The US Naval Air Warfare Center Weapons Division (NAWCWD) is planning to upgrade a supercomputer used for testing electronic warfare (EW) tools.

SRC developed the Digital Generator (DGEN) supercomputer and the wider Next Generation Electronic Warfare Environment Generator (NEWEG) system to help test EW equipment, but a government procurement document states that it requires new hardware.

NEWEG and DGEN allow Naval Air Warfare Center researchers to simulate how defense (and offense) systems respond to electronic warfare attacks, including with validated intelligence mission data models. The facility is located at Point Mugu, California.

Neweg
– Naval Air Warfare Center Weapons Division

An old product brochure says that "SRC’s DGEN hardware is capable of processing large amounts of data simultaneously to provide a complex RF picture, simulating more than 4,000 validated threats at eight million pulses per second."

However, the sole-source solicitation notice says that "due to Central Processing Unit (CPU) limitation at the time DGEN was developed, there is limitation on which Electronic Warfare Integrated Reprogramming Database (EWIRDB) models DGEN can execute."

The original system is noted as being a "multi-million dollars suite," which will then be upgraded with two SRC6150E Keystone Cluster Cabinets and one SRC6130 Spare AMPS, under the AEA IPT EA-18G program.

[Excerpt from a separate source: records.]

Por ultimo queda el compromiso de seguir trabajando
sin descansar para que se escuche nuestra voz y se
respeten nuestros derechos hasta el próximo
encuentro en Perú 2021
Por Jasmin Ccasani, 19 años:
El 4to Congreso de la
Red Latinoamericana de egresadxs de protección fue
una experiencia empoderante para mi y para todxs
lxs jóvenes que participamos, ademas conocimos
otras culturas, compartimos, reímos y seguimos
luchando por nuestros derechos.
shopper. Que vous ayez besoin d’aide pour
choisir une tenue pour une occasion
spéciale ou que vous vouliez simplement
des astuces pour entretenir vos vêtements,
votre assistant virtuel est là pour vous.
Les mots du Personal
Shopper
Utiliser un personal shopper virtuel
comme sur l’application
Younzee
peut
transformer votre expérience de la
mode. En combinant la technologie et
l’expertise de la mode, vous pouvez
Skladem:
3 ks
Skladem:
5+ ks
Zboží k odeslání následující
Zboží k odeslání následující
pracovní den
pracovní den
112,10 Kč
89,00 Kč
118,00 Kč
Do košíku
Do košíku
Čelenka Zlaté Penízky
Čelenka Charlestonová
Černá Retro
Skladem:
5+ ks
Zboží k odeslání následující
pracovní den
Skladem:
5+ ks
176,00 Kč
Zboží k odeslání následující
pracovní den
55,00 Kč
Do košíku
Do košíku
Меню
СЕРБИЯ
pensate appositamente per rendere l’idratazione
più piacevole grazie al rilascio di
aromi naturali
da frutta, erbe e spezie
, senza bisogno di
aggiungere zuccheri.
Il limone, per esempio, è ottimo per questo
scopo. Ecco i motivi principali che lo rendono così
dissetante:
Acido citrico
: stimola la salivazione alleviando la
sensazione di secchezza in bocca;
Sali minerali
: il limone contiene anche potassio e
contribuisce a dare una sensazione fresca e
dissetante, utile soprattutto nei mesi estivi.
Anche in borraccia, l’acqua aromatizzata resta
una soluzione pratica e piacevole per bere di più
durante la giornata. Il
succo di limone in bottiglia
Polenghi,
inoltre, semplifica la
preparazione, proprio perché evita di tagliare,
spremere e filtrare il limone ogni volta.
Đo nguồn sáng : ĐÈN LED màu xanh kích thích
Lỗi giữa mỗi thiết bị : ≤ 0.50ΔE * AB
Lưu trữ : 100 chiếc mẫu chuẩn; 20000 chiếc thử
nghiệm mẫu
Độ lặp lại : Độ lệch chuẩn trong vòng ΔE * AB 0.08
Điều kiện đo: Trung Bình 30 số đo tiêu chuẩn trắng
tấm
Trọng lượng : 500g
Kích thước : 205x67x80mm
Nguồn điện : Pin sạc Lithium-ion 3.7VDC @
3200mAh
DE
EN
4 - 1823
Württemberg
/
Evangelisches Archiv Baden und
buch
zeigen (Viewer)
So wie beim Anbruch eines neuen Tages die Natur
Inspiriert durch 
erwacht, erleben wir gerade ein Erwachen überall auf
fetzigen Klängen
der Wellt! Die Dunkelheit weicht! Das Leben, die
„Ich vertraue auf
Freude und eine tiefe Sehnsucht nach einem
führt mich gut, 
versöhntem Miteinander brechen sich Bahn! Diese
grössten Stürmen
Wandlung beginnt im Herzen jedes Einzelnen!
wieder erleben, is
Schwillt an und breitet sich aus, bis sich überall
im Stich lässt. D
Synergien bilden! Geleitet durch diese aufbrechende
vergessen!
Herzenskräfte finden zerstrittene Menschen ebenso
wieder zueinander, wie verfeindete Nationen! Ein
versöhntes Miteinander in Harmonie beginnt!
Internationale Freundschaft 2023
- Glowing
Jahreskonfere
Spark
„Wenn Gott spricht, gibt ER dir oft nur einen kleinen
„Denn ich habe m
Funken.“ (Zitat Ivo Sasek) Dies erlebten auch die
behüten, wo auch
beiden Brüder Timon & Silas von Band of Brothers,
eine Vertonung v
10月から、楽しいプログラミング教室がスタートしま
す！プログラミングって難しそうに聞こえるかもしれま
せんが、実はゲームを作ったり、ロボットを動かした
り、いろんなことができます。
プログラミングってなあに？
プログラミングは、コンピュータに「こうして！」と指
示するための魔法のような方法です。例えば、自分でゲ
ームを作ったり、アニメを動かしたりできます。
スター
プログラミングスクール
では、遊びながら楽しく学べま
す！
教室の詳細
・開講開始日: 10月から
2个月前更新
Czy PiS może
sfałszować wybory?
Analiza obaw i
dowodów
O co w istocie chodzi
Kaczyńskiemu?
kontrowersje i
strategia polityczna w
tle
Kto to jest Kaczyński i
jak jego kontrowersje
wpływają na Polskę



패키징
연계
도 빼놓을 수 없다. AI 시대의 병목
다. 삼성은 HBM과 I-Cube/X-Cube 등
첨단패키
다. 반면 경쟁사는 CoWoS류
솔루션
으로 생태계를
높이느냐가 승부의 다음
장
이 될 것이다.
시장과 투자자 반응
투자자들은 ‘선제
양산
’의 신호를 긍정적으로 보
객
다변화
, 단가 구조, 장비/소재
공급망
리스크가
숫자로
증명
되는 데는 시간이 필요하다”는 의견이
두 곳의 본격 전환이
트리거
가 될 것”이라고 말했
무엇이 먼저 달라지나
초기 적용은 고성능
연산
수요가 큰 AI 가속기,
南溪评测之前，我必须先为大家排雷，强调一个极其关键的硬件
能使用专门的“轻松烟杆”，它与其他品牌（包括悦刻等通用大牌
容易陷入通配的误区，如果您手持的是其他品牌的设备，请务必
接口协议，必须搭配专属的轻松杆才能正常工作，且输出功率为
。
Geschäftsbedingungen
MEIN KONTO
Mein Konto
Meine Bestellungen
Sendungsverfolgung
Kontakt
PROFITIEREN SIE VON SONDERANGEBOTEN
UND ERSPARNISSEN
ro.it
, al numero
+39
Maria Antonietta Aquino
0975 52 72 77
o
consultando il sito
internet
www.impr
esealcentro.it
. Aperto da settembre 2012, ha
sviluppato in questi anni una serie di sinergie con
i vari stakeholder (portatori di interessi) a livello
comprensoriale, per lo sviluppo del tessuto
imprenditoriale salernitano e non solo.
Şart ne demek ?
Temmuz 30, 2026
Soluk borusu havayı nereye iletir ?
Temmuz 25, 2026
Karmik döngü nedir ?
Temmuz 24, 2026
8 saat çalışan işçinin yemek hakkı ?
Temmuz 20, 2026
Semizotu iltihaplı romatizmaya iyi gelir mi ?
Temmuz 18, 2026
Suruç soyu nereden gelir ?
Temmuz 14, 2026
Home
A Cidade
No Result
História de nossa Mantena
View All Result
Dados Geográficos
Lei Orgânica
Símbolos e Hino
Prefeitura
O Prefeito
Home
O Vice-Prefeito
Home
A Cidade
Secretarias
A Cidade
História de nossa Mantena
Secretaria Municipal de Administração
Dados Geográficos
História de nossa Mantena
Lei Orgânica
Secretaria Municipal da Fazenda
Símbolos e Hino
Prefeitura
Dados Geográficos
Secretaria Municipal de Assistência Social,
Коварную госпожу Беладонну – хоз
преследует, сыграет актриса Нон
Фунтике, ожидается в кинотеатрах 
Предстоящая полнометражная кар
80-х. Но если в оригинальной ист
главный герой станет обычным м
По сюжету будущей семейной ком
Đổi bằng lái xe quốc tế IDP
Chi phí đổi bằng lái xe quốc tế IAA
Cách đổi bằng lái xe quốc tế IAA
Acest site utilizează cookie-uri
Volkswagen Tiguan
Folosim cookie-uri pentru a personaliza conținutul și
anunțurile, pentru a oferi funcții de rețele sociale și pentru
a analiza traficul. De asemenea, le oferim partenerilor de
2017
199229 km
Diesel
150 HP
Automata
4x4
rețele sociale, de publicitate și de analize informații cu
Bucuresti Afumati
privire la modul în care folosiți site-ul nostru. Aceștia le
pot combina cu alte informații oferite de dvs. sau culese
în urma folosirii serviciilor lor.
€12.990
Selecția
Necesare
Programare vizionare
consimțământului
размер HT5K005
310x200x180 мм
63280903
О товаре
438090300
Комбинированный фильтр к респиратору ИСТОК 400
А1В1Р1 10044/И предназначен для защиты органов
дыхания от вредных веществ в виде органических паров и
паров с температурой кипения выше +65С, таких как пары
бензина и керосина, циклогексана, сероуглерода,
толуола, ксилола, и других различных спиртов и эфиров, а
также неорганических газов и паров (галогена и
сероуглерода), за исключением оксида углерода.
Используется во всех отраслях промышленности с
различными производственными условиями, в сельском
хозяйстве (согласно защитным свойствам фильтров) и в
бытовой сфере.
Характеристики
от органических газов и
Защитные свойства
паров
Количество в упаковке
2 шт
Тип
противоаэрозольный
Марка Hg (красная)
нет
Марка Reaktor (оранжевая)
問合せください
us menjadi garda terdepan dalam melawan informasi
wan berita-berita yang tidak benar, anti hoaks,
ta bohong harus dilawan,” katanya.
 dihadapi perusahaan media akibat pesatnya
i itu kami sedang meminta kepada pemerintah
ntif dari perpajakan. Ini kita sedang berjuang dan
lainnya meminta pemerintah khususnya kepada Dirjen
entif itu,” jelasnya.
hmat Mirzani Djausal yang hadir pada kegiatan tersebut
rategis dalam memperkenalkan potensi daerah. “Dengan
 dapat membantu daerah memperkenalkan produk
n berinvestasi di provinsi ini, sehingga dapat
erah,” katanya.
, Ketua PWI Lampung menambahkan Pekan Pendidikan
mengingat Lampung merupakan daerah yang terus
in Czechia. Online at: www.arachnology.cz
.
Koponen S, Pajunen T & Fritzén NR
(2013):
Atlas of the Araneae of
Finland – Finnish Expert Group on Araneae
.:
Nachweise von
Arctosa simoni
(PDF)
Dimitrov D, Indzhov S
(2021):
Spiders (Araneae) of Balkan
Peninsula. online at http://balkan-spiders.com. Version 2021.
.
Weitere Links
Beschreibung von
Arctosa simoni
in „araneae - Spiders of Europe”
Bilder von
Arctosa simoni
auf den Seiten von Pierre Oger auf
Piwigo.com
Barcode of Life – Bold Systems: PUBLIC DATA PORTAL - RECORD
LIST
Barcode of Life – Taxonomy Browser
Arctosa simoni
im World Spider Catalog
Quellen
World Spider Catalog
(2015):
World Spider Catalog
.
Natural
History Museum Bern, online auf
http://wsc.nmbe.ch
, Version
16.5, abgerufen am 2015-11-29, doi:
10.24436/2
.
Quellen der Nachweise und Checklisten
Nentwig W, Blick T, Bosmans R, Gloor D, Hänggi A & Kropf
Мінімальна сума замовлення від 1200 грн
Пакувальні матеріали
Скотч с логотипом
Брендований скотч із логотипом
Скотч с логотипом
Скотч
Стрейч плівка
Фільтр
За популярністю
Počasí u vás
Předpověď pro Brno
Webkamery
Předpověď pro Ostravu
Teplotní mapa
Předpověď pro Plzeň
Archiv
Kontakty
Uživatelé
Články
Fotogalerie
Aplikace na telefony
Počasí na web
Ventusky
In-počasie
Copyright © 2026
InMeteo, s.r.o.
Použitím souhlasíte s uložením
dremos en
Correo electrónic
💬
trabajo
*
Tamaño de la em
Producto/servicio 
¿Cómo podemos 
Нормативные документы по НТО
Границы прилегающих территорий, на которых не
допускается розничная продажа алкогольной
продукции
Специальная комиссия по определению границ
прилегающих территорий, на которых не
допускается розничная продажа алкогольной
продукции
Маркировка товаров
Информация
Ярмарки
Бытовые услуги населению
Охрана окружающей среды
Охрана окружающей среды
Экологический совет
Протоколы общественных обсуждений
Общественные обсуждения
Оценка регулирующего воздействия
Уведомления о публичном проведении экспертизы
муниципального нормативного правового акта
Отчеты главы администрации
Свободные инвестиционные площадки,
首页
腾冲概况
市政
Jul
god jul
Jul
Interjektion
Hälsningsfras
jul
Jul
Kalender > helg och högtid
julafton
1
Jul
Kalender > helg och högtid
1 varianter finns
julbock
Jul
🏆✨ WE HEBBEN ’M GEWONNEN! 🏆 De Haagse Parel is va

DGEN will also gain a 10-Gig Network Switch, 1-Gig Network Switch, Power Distribution units, Rack Power Module, and Uninterruptable Power Supply 3 Phase 208 VAC input.

"The Keystone Cluster cabinets are needed as an execution engine for reactive threat model simulation, with the goal of providing real-time execution of complex threat models that do not work on the DGEN alone," the notice states.

SRC, formerly Syracuse Research Corporation, is currently set to deploy the upgrade, but potential rivals have until October 13 to prove that they could also handle the project.